Current climate change scenarios indicate warmer temperatures and the potential for more extreme droughts in the tropics, such that a mechanistic understanding of the water cycle from individual trees to landscapes is needed to adequately predict future changes in forest structure and function. In this study, we contrasted physiological responses of tropical trees during a normal dry season with the extreme dry season due to the 2015–2016 El Niño-Southern Oscillation (ENSO) event. We quantified high resolution temporal dynamics of sap velocity (Vs), stomatal conductance (gs) and leaf water potential (ΨL) of multiple canopy trees, and their correlations with leaf temperature (Tleaf) and environmental conditions [direct solar radiation, air temperature (Tair) and vapor pressure deficit (VPD)]. The experiment leveraged canopy access towers to measure adjacent trees at the ZF2 and Tapajós tropical forest research (near the cities of Manaus and Santarém). The temporal difference between the peak of gs (late morning) and the peak of VPD (early afternoon) is one of the major regulators of sap velocity hysteresis patterns. Sap velocity displayed species-specific diurnal hysteresis patterns reflected by changes in Tleaf.

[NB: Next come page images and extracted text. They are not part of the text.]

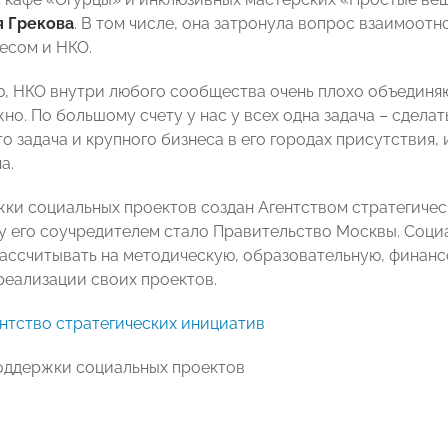
 Грекова
. В том числе, она затронула вопрос взаимоо
есом и НКО.
, НКО внутри любого сообщества очень плохо объединяют
жно. По большому счету у нас у всех одна задача – сдела
о задача и крупного бизнеса в его городах присутствия,
а.
ки социальных проектов создан Агентством стратегически
у его соучредителем стало Правительство Москвы. Соц
рассчитывать на методическую, образовательную, финан
реализации своих проектов.
нтство стратегических инициатив
оддержки социальных проектов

In the morning, Tleaf and sap velocity displayed a sigmoidal relationship. In the afternoon, stomatal conductance declined as Tleaf approached a daily peak, allowing ΨL to begin recovery, while sap velocity declined with an exponential relationship with Tleaf. In Manaus, hysteresis indices of the variables Tleaf-Tair and ΨL-Tleaf were calculated for different species and a significant difference (p < 0.01, α = 0.05) was observed when the 2015 dry season (ENSO period) was compared with the 2017 dry season (“control scenario”). In some days during the 2015 ENSO event, Tleaf approached 40°C for all studied species and the differences between Tleaf and Tair reached as high at 8°C (average difference: 1.65 ± 1.07°C). Generally, Tleaf was higher than Tair during the middle morning to early afternoon, and lower than Tair during the early morning, late afternoon and night. Our results support the hypothesis that partial stomatal closure allows for a recovery in ΨL during the afternoon period giving an observed counterclockwise hysteresis pattern between ΨL and Tleaf.

Highlights

  • Evapotranspiration by terrestrial ecosystems delivers an estimated 62,000 km3 of water to the atmosphere every year, with the majority associated with plant transpiration (Jasechko et al, 2013)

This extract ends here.